ACA induces glucose deprivation. (A), Glucose measured after Acarbose (ACA) treatment, Newcastle Disease Virus (NDV), and a combination of Acarbose and Newcastle Disease Virus (ACA-NDV), ACA exhibited a significant ∗∗ p < 0.01 decreased level of glucose in ACA and ACA-NDV groups compared with the positive control (P. CONT) (bearing breast cancer) and negative control N. CONT. (healthy mice) groups. (B) ELISA assay quantified the concentration of the Hexokinase enzyme. We observed a significant decrease in the expression of the HK-1 protein in the NDV- and ACA-NDV-treated group compared to the untreated control group. ACA alone had no significant impact on HK-1 concentration. (C) Measurement of pyruvate content. (D) Measurement of total ATP concentration. In combination with NDV, ACA efficiently inhibits glycolysis product (pyruvate) and ATP. To confirm the effect of ACA and NDV combination therapy on glycolysis products, we examined pyruvate and total ATP level in tumor tissue. We found that the ACA-NDV treatment had significantly reduced glycolysis product (pyruvate) and ATP compared to the untreated group. ∗∗∗ p < 0.01, ∗∗ p < 0.01, and ∗ p < 0.05 versus Cont.

FIGURE 3

ACA and NDV combination induces metabolic oxidative stress.
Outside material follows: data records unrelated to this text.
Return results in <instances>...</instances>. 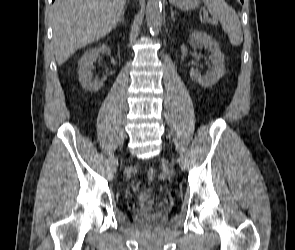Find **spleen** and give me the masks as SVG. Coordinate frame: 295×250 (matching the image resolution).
Masks as SVG:
<instances>
[{
	"label": "spleen",
	"mask_w": 295,
	"mask_h": 250,
	"mask_svg": "<svg viewBox=\"0 0 295 250\" xmlns=\"http://www.w3.org/2000/svg\"><path fill=\"white\" fill-rule=\"evenodd\" d=\"M203 2L213 19L221 23L230 43L233 46L240 45L243 41V33L235 10L224 0H203Z\"/></svg>",
	"instance_id": "1"
}]
</instances>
We detected ROS and reduced GSH in breast cancer tissue, and we observed that ROS levels were significantly increased in treated groups (ACA, NDV, and ACA-NDV) than in the untreated groups. Reduced GSH levels were lower in ACA-NDV combination therapy than in the untreated group. (A) Measurement of ROS level. (B) Measurement of reduced glutathione concentration. ∗∗∗∗ p < 0.0001, ∗∗∗ p < 0.001, ∗∗ p < 0.01, and ∗ p < 0.05 versus CONT.

FIGURE 4

ACA-NDV combination therapy induces apoptosis, confirmed by immunohistochemistry analysis for cleaved caspase-3. Results showed a mild effect on breast cancer cells in monotherapy (ACA and NDV alone)-treated groups, while the combination therapy of ACA-NDV has more cas-3 expression than the single therapy. ∗∗∗ p < 0.001 versus Cont.